[Saved data entries]
────────
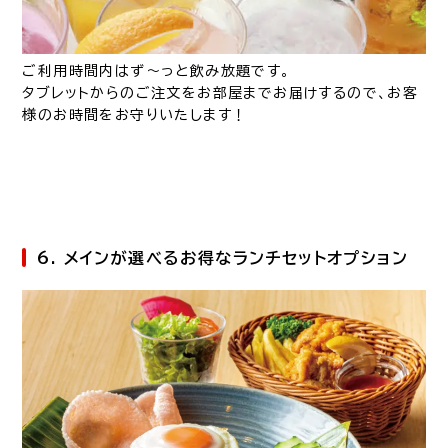
ご利用時間内はず～っと飲み放題です。
タブレットからのご注文をお部屋までお届けするので、お客
様のお時間をお守りいたします！
6. メインが選べるお得なランチセットオプション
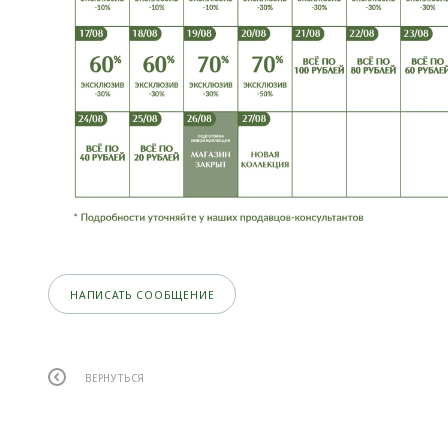
НАПИСАТЬ СООБЩЕНИЕ
ВЕРНУТЬСЯ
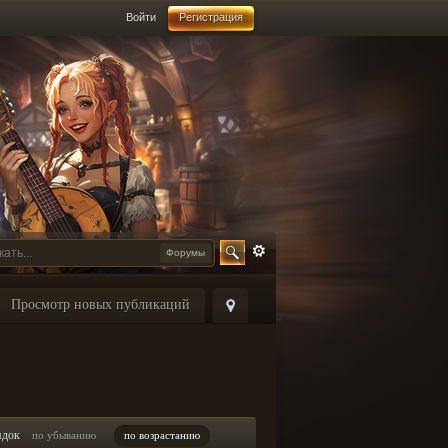
Войти
Регистрация
Форумы
Просмотр новых публикаций
ядок
по убыванию
по возрастанию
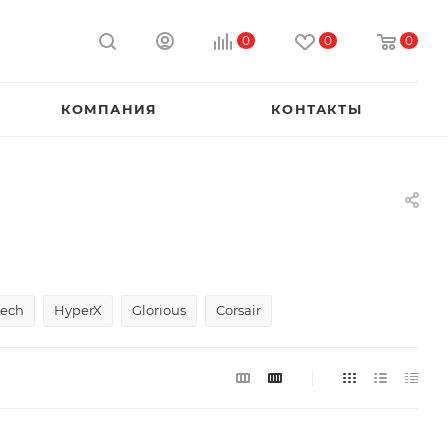
0
0
0
КОМПАНИЯ
КОНТАКТЫ
tech
HyperX
Glorious
Corsair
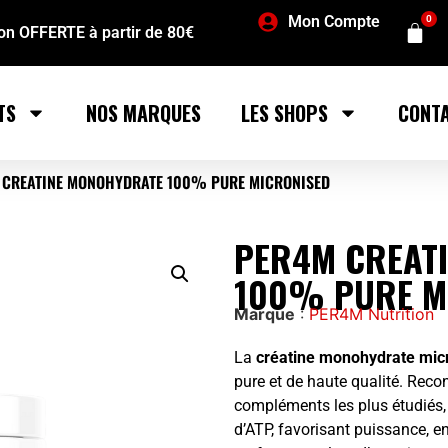
Mon Compte
0
son OFFERTE à partir de 80€
TS
NOS MARQUES
LES SHOPS
CONT
 CREATINE MONOHYDRATE 100% PURE MICRONISED
PER4M CREAT
100% PURE M
Marque
:
PER4M Nutrition
La
créatine monohydrate mi
pure et de haute qualité. Rec
compléments les plus étudiés, 
d’ATP, favorisant puissance, 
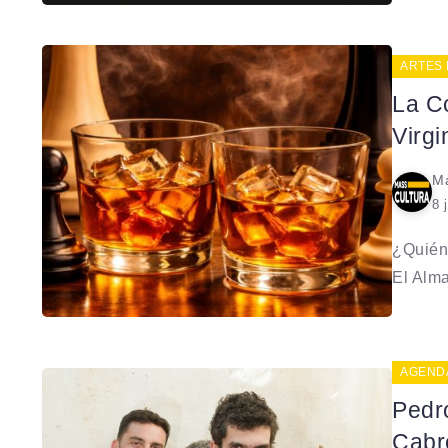
ARTES
La C
Virgi
Ma
8 
¿Quién 
El Alma
AGEND
Pedr
Cabr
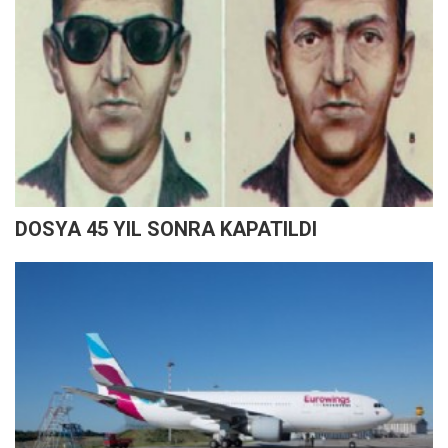
DOSYA 45 YIL SONRA KAPATILDI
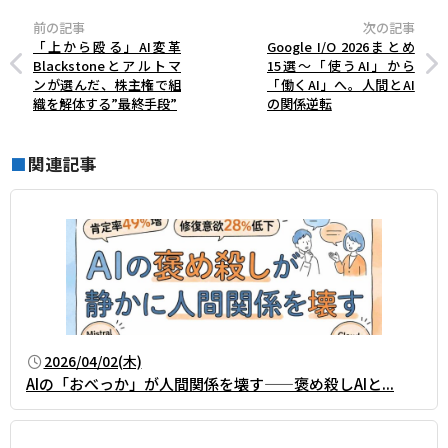
前の記事
次の記事
「上から殴る」AI変革
Google I/O 2026まとめ
――Blackstoneとアルトマ
15選〜「使うAI」から
ンが選んだ、株主権で組
「働くAI」へ。人間とAI
織を解体する”最終手段”
の関係逆転
関連記事
■
2026/04/02(木)
AIの「おべっか」が人間関係を壊す——褒め殺しAIと...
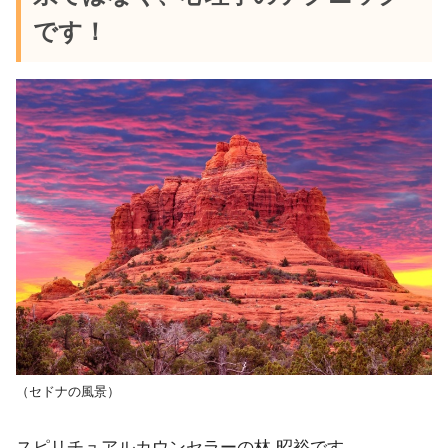
です！
（セドナの
風景
）
スピリチュアルカウンセラーの林 昭裕です。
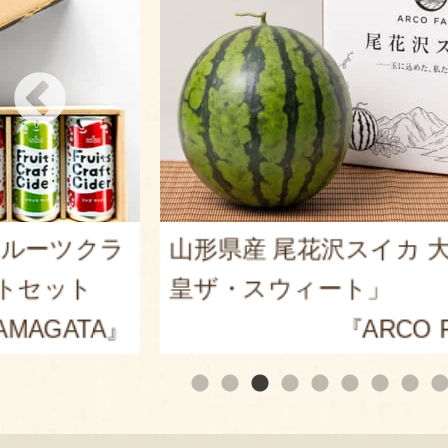
er（フルーツクラ
山形県産 尾花沢スイカ 大
トセット
皇ザ・スウィート」
AMAGATA』
『ARCO 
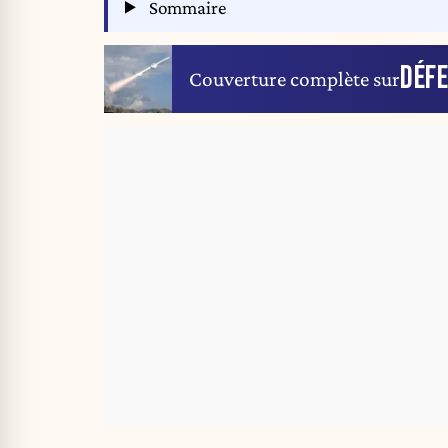
Sommaire
DÉF
Couverture complète sur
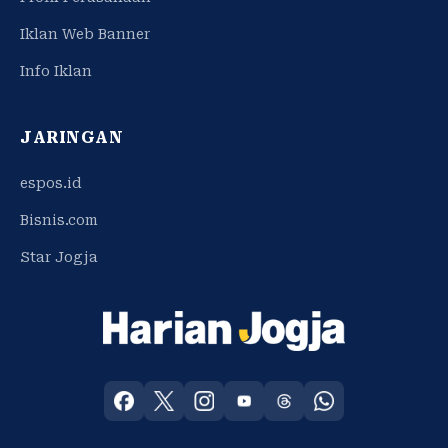
Iklan Web Banner
Info Iklan
JARINGAN
espos.id
Bisnis.com
Star Jogja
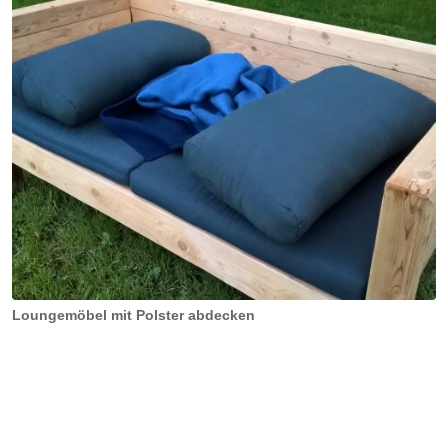
Loungemöbel mit Polster abdecken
────────
Instructions to follow :: Every record is to be repeated exactly, and no picture is carried over.

Response to the task ::
ご利用時間内はず～っと飲み放題です。
タブレットからのご注文をお部屋までお届けするので、お客
様のお時間をお守りいたします！
6. メインが選べるお得なランチセットオプション
НАПИСАТЬ СООБЩЕНИЕ
ВЕРНУТЬСЯ
Войти
Регистрация
Форумы
Просмотр новых публикаций
ядок
по убыванию
по возрастанию
0
0
0
КОМПАНИЯ
КОНТАКТЫ
tech
HyperX
Glorious
Corsair
Mon Compte
0
son OFFERTE à partir de 80€
TS
NOS MARQUES
LES SHOPS
CONT
 CREATINE MONOHYDRATE 100% PURE MICRONISED
PER4M CREAT
100% PURE M
Marque
:
PER4M Nutrition
La
créatine monohydrate mi
pure et de haute qualité. Rec
compléments les plus étudiés, 
d’ATP, favorisant puissance, 
ARTES
La C
Virgi
Ma
8 
¿Quién 
El Alma
AGEND
Pedr
Cabr
DOSYA 45 YIL SONRA KAPATILDI
前の記事
次の記事
「上から殴る」AI変革
Google I/O 2026まとめ
――Blackstoneとアルトマ
15選〜「使うAI」から
ンが選んだ、株主権で組
「働くAI」へ。人間とAI
織を解体する”最終手段”
の関係逆転
関連記事
■
2026/04/02(木)
AIの「おべっか」が人間関係を壊す——褒め殺しAIと...
です！
（セドナの
風景
）
スピリチュアルカウンセラーの林 昭裕です。
er（フルーツクラ
山形県産 尾花沢スイカ 大
トセット
皇ザ・スウィート」
AMAGATA』
『ARCO 
Sommaire
DÉF
Couverture complète sur
Iklan Web Banner
Info Iklan
JARINGAN
espos.id
Bisnis.com
Star Jogja
Loungemöbel mit Polster abdecken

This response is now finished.